What you should do:
Return exactly the lines below, starting with the one that has "Return results in" and going on through the one that has "Image attached. Where".

Data records:
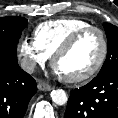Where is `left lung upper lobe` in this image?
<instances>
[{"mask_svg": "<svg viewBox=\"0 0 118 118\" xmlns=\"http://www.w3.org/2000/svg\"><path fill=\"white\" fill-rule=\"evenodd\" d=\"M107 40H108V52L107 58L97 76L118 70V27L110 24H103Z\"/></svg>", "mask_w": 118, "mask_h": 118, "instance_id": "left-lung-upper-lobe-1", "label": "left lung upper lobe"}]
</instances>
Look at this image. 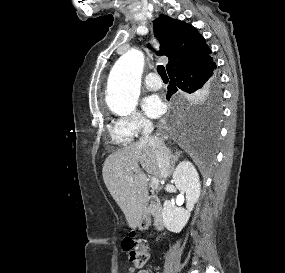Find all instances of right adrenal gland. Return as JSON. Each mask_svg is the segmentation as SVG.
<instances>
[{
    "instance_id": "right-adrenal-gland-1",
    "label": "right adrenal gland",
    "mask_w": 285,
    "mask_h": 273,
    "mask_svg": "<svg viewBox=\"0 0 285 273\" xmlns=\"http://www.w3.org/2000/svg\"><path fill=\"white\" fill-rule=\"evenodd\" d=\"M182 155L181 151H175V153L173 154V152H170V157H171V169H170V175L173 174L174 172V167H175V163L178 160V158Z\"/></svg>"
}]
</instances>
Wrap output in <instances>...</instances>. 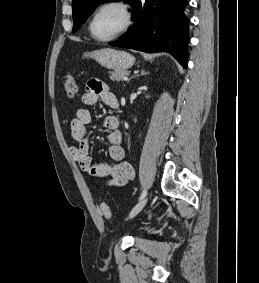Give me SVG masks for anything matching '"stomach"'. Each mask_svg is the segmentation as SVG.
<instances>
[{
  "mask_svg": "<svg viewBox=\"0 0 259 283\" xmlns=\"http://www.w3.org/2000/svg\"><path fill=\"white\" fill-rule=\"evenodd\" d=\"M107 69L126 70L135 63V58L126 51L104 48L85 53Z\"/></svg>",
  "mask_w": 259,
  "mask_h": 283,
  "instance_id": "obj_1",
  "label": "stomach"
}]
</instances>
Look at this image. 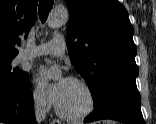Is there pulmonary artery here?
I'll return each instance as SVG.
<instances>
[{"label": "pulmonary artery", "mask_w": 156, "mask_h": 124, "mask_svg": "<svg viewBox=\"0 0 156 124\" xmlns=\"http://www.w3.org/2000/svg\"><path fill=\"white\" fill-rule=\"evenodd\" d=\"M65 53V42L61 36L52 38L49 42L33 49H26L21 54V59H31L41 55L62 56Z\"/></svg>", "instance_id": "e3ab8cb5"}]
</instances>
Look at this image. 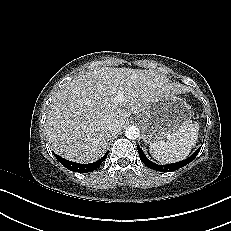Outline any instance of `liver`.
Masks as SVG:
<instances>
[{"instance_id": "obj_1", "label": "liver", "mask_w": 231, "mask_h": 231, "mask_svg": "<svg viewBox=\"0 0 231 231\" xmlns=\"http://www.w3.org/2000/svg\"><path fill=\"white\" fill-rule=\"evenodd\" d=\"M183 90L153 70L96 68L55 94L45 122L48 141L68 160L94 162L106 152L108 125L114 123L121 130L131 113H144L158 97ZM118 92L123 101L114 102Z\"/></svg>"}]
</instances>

* * *

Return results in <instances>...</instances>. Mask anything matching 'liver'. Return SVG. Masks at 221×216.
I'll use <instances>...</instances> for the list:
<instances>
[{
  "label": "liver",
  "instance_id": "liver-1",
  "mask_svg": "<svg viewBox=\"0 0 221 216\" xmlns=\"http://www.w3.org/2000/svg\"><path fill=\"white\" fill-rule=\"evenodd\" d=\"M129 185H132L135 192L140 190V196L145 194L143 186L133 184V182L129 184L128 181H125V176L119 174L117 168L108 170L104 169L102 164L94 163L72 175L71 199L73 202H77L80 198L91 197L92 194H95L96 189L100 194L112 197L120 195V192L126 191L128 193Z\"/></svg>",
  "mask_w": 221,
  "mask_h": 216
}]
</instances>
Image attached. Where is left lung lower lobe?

Exercise answer:
Return results in <instances>...</instances>. Mask anything matching 'liver'. Return SVG. Masks at 221×216.
I'll use <instances>...</instances> for the list:
<instances>
[{
  "label": "liver",
  "instance_id": "liver-1",
  "mask_svg": "<svg viewBox=\"0 0 221 216\" xmlns=\"http://www.w3.org/2000/svg\"><path fill=\"white\" fill-rule=\"evenodd\" d=\"M129 185H132L135 192L140 190V196L145 194L143 186L133 184V182L129 184L128 181H125V176L119 174L117 168L108 170L104 169L102 164L94 163L72 175L71 199L73 202H77L80 198L91 197L92 194H95L96 189L100 194L112 197L120 195V192L126 191L128 193Z\"/></svg>",
  "mask_w": 221,
  "mask_h": 216
}]
</instances>
Image attached. Where is left lung lower lobe?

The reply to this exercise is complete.